I was sitting on the porch with Mason last night, talking to our daughter on the phone. I didn’t have my glasses on. Our back porch is upstairs, and overlooks the valley to the east below, and Lookout Mountain in the distance.
Without my glasses, I can’t see very far. I did see some blurry flashing lights on the top of Lookout Mountain but I didn’t think much about it. We see all kinds of lights on that mountain after dark. A road runs along the top of the mountain, from north to south, and it’s a beautiful drive!
I got off the phone and Mason said, “Mom, do you see those flashing lights?”
I squinted, and said, “Yes.”
He said, “What are those orange lights underneath?”
I squinted again, and said, “I have no idea. I haven’t seen those before. Wanna go grab the binoculars?”
He came right back outside with them and, within a second, he said, “Mom! It’s a fire!”
He handed me the binoculars. We were both standing by this point. Sure enough, LOTS of fire!!
I hollered for Brian. He brought out the the telescope. I tried to take some pictures with my phone but it was too far away. However, putting my phone camera up to the telescope lens worked. I took a video, panning left to right. I then pulled screenshots from those. Here they are:
It was impossible to figure out about how many acres were involved but it appeared to be a large fire, stretching from northeast to southwest on the mountain. It also appeared that there were four different fires in a curly line but that’s probably because we could only see the brightest flames. This morning, I was able to calculate the distance “as the crow flies” using Google maps. The fire was approximately 6.6 miles from us.

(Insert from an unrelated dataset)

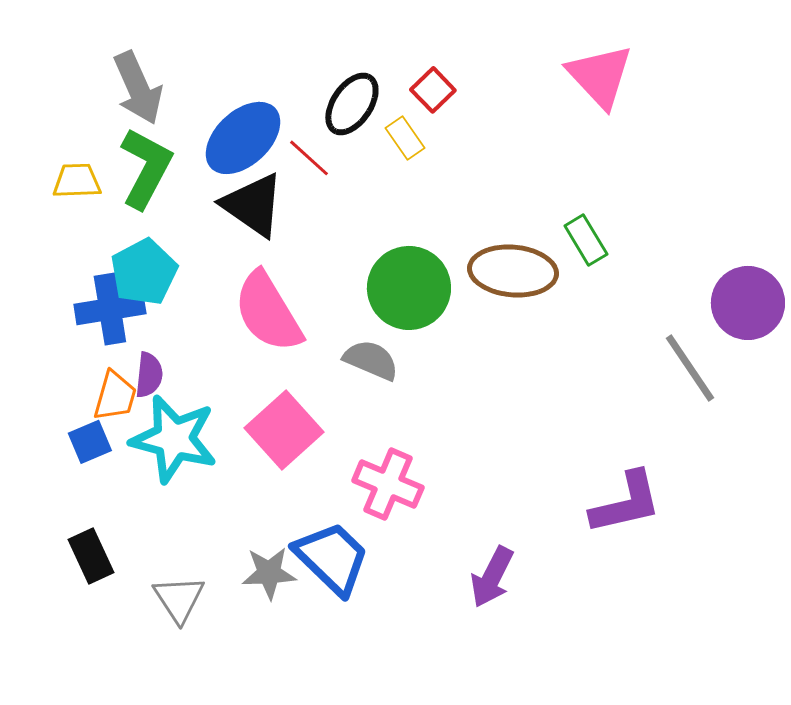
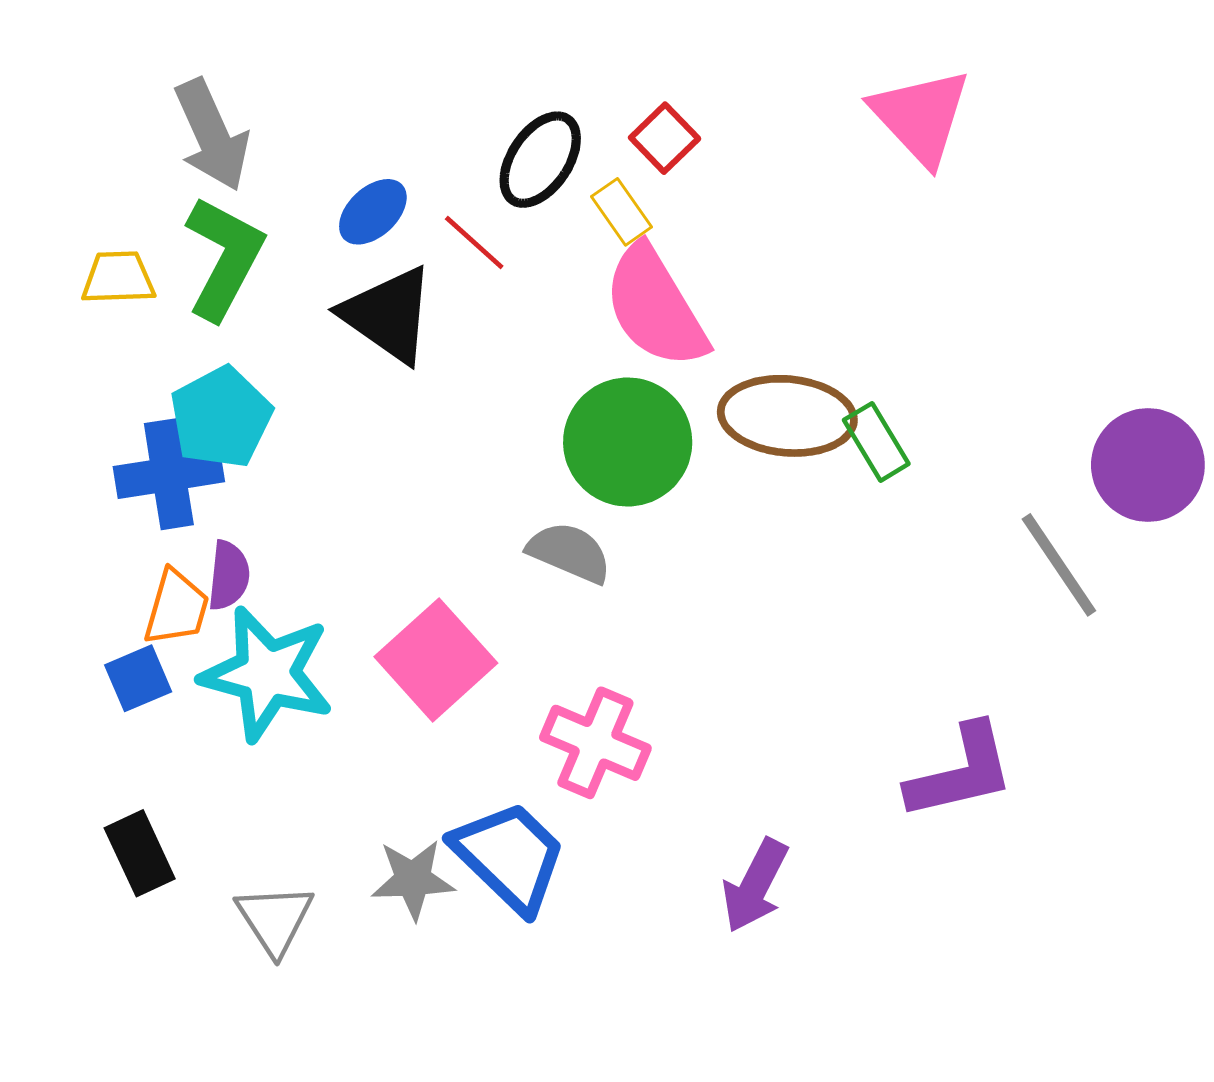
blue ellipse: (243, 138) -> (373, 212), size x0.6
green rectangle: (586, 240) -> (876, 442), moved
pink semicircle: (268, 312) -> (655, 307), moved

While we were sitting outside, I looked online to see if there was any local news about the fire. Nothing.
I then opened up my police scanner app. I haven’t needed to use that since we moved here. Unfortunately, the local police and fire departments weren’t on that app.
We all sat, and watched the fire get bigger. It was spreading down the mountain, not up. It was extremely windy, so much so that I was wearing what I call my beanie cap because the wind was making my hair slap my face. If I had to place a wager, I’d bet somebody was burning outdoors and, in the strong winds, things got out of hand. Through the binoculars, it appeared one structure caught fire because it seemed like there was a square something in flames at the far northeast corner of the fire. We also saw a large, vertical something (a huge tree or a tower of some sort) glowing very brightly when it caught fire.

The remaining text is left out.